Window strikes often happen at night when migratory birds are attracted to the lit-up windows.
These lights are like giant visual magnets to the birds. The same goes for tall towers that have flashing white lights on top of them.
The flashing strobes attract migrating birds that then fly in circles around them often striking the tower or guy wires holding the towers up. This is even a larger issue during stormy nights.
Red lights seem to have less of a draw to birds and are now being used more. I have seen dozens of dead birds under a cell tower after a foggy or stormy night. It’s such a sad sight.
There are several initiatives in North America trying to teach us to turn off lights in windows in offices, condos, businesses and similar large buildings at night, especially during migration.

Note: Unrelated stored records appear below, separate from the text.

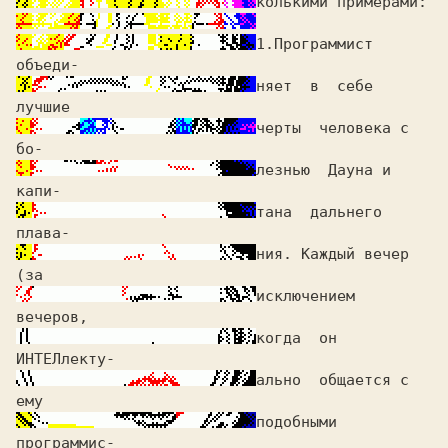
1.
Программист 
няет  в  себе  
черты  человека с 
лезнью  Дауна и 
тана  дальнего 
ния. Каждый вечер 
исключением  
когда  он 
ально  общается с 
подобными 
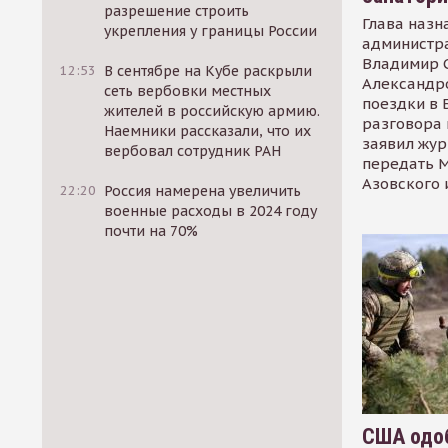
разрешение строить
Глава назн
укрепления у границы России
администр
Владимир С
12:53
В сентябре на Кубе раскрыли
Александр
сеть вербовки местных
поездки в 
жителей в российскую армию.
разговора 
Наемники рассказали, что их
заявил жур
вербовал сотрудник РАН
передать М
Азовского 
22:20
Россия намерена увеличить
военные расходы в 2024 году
почти на 70%
США одоб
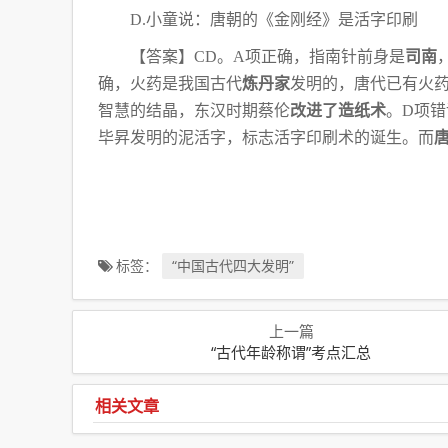
D.小童说：唐朝的《金刚经》是活字印刷
【答案】
CD。A项正确，指南针前身是
司南
确，火药是我国古代
炼丹家
发明的，唐代已有火药
智慧的结晶，东汉时期蔡伦
改进了造纸术
。D
项错
毕昇发明的泥活字，
标志活字印刷术的诞生。而
标签：
“中国古代四大发明”
上一篇
“古代年龄称谓”考点汇总
相关文章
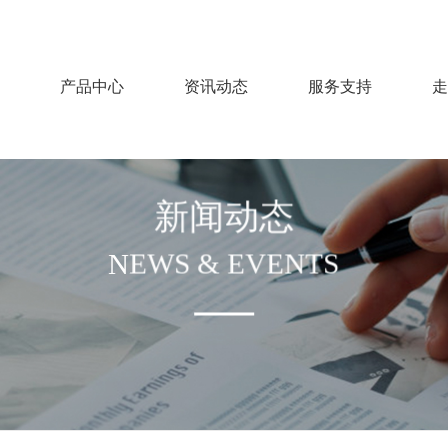
产品中心
资讯动态
服务支持
走
新闻动态
NEWS & EVENTS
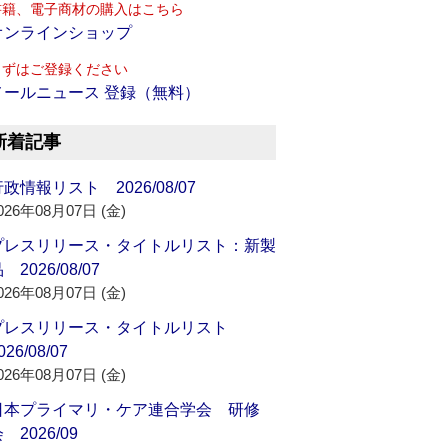
書籍、電子商材の購入はこちら
オンラインショップ
まずはご登録ください
メールニュース 登録（無料）
新着記事
政情報リスト 2026/08/07
026年08月07日 (金)
プレスリリース・タイトルリスト：新製
 2026/08/07
026年08月07日 (金)
プレスリリース・タイトルリスト
026/08/07
026年08月07日 (金)
日本プライマリ・ケア連合学会 研修
 2026/09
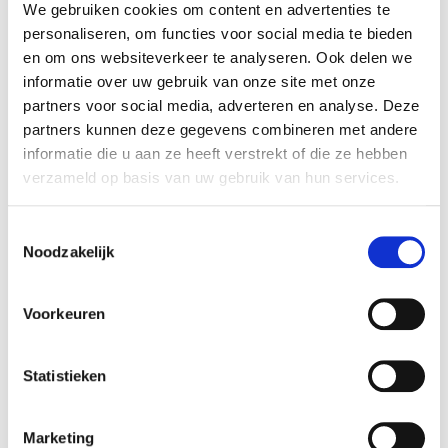
We gebruiken cookies om content en advertenties te
personaliseren, om functies voor social media te bieden
18 december 2023
en om ons websiteverkeer te analyseren. Ook delen we
“Vlot verlopen volgens planning
informatie over uw gebruik van onze site met onze
en budget” - Lus blikt tevreden
partners voor social media, adverteren en analyse. Deze
partners kunnen deze gegevens combineren met andere
terug op bouwproces
informatie die u aan ze heeft verstrekt of die ze hebben
verzameld op basis van uw gebruik van hun services.
Ze bieden een statige aanblik, de twee gekoppelde
woningen in een zachte bocht in Bekkevoort. Voor de
realisatie liet de eigenaresse Lucienne ‘Lus’ Adams-
Toestemmingsselectie
Noodzakelijk
Vanelven zich bijstaan door LivingHome. En daar heeft ze
nog geen moment spijt van gehad.
Voorkeuren
Lees meer
Statistieken
Marketing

Turning the lights off in these buildings does not completely stop birds from hitting them, but it does make a huge difference in the bird strike rates. There have been successful programs in at least 34 major cities in the U.S., with Houston leading the way in Texas. As an example, the Houston Audubon sends out action alerts on nights with predicted heavy migration flights asking folks to turn off the lights.
Daylight strikes are also a big problem for these large and often tall buildings.

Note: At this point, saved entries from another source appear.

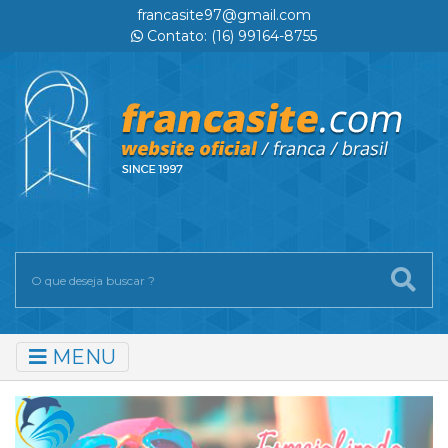
francasite97@gmail.com
Contato: (16) 99164-8755
MENU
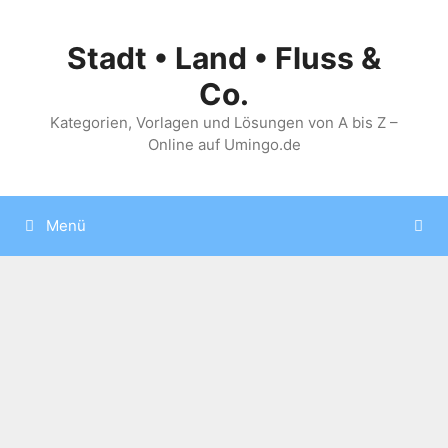
Zum
Inhalt
Stadt • Land • Fluss &
springen
Co.
Kategorien, Vorlagen und Lösungen von A bis Z –
Online auf Umingo.de
Menü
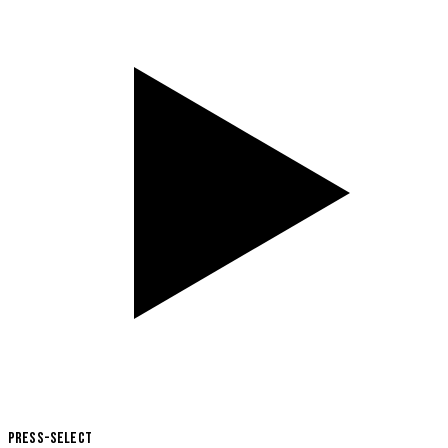
Press-Select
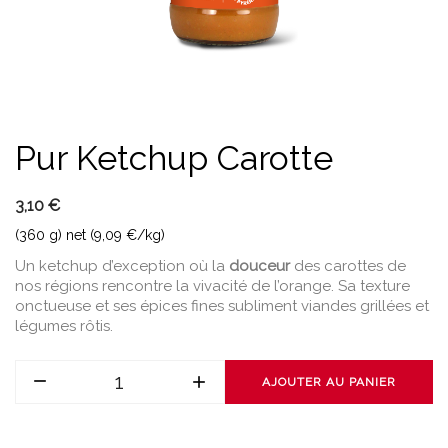
Pur Ketchup Carotte
3,10 €
(360 g) net (9,09 €/kg)
Un ketchup d’exception où la
douceur
des carottes de
nos régions rencontre la vivacité de l’orange. Sa texture
onctueuse et ses épices fines subliment viandes grillées et
légumes rôtis.
AJOUTER AU PANIER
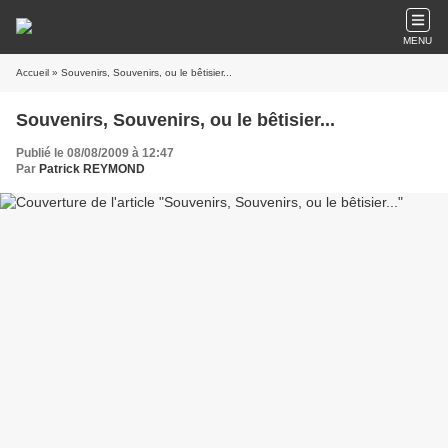
MENU
Accueil
» Souvenirs, Souvenirs, ou le bêtisier...
Souvenirs, Souvenirs, ou le bêtisier...
Publié le 08/08/2009 à 12:47
Par
Patrick REYMOND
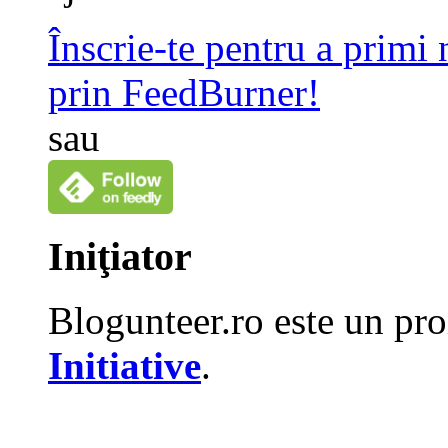
Înscrie-te pentru a primi
prin FeedBurner!
sau
Iniţiator
Blogunteer.ro este un pro
Initiative
.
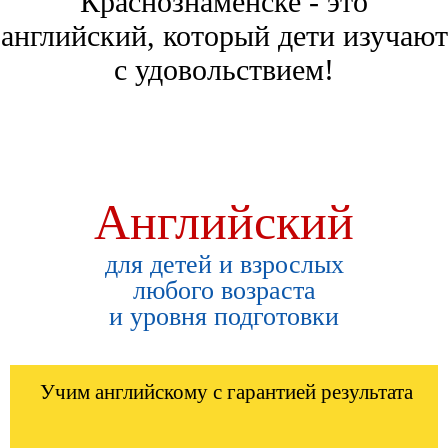
Краснознаменске - это
английский, который дети изучают
с удовольствием!
Английский
для детей и взрослых
любого возраста
и уровня подготовки
Учим английскому с гарантией результата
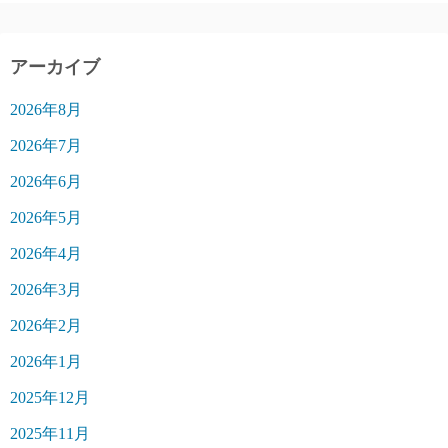
アーカイブ
2026年8月
2026年7月
2026年6月
2026年5月
2026年4月
2026年3月
2026年2月
2026年1月
2025年12月
2025年11月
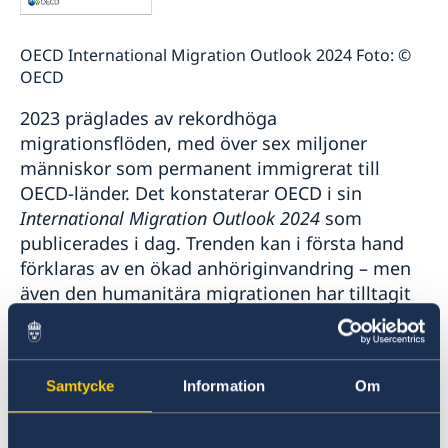
OECD International Migration Outlook 2024 Foto: ©
OECD
2023 präglades av rekordhöga
migrationsflöden, med över sex miljoner
människor som permanent immigrerat till
OECD-länder. Det konstaterar OECD i sin
International Migration Outlook 2024
som
publicerades i dag. Trenden kan i första hand
förklaras av en ökad anhöriginvandring – men
även den humanitära migrationen har tilltagit
markant. Enligt rapporten steg antalet nya
asylansökningar med 30 % i OECD:s
medlemsländer, vilket huvudsakligen beror på
Samtycke
Information
Om
situationen i USA. Därtill ökade såväl den
tillfälliga arbetskraftsinvandringen som flödet
av internationella studenter under 2023.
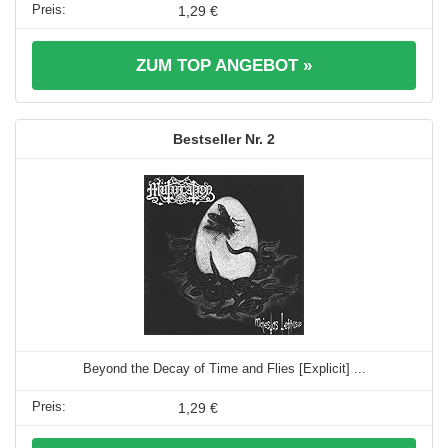
1,29 €
ZUM TOP ANGEBOT »
2
Beyond the Decay of Time and Flies [Explicit] ...
1,29 €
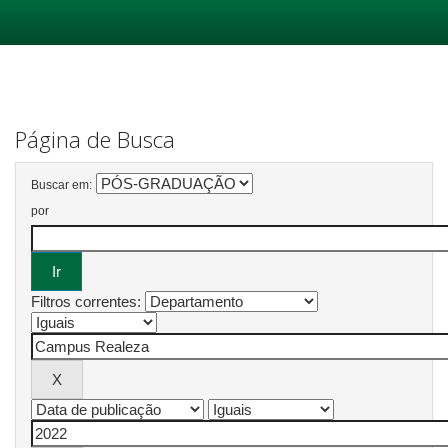
Skip
navigation
Página de Busca
Buscar em:
por
Filtros correntes:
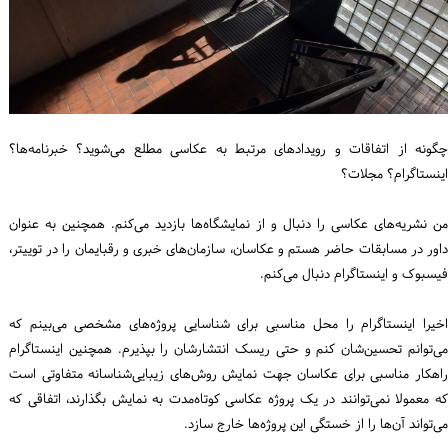
چگونه از اتفاقات و رویدادهای مرتبط به عکاسی مطلع می‌شوید؟ خبرنامه‌ها؟
اینستاگرام؟ مجلات؟
من نشریه‌های عکاسی را دنبال و از نمایشگاه‌ها بازدید می‌کنم. همچنین به عنوان
داور در مسابقات حاضر هستم و عکاسان، سازمان‌های خبری و رقبایمان را در توییتر،
فیسبوک و اینستاگرام دنبال می‌کنم.
اخیرا اینستاگرام را محل مناسبی برای شناسایی پروژه‌های مشخصی می‌بینم که
می‌توانم تحسین‌شان کنم و حتی ریسک انتشارشان را بپذیرم. همچنین اینستاگرام
راهکار مناسبی برای عکاسان جهت نمایش روش‌های زیبایی‌شناسانه متفاوتی است
که معمولا نمی‌توانند در یک پروژه عکاسی کوتاه‌مدت به نمایش بگذارند، اتفاقی که
می‌تواند آن‌ها را از خستگی این پروژه‌ها خارج سازد.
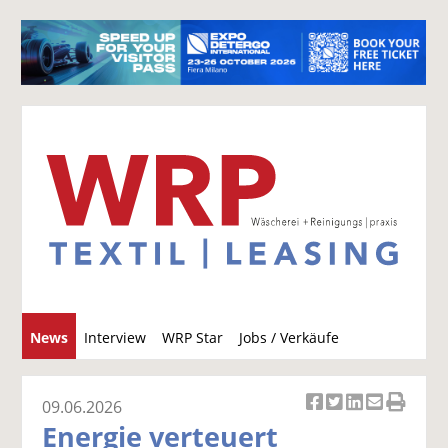
S
News
Interview
WRP Star
Jobs / Verkäufe
u
c
h
09.06.2026
Ar
Ar
Ar
Ar
Ar
e
Energie verteuert
ti
ti
ti
ti
ti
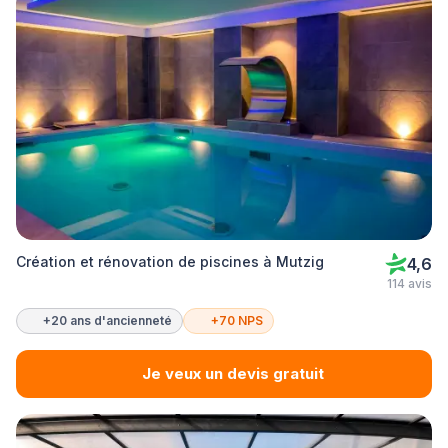
Création et rénovation de piscines à Mutzig
4,6
114 avis
+20 ans d'ancienneté
+70 NPS
Je veux un devis gratuit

There are now bird-friendly windows available, designed to tilt slightly which takes away that look of a flight path to a bird. A few architects and builders of larger buildings are catching on, but not enough as of yet.
Even home windows are a big issue since windows look much like an opening for birds to fly through, but instead, they hit head-on, often resulting in death.
These types of collisions are happening mostly during the day, but homes also experience lit window phenomena.
There are numerous ways to mark your windows to break up that flight path. Bird tape sold by the American Bird Conservancy and other organizations is one of the most successful.
It is a semitransparent tape that you install at intervals on the windows so the birds can see them. We installed Bird tape a while back on all the windows here at our Gulf Coast Bird Observatory headquarters, and we have not had any window strikes since, so they truly do work.
Birds have a very tough life as it is dealing with natural threats. Add in all the man-made threats and their chances are much diminished. But this is something we can do something about. We should all strive to spread the word and cause a change.
More than 1 billion dead birds every year are just way too many.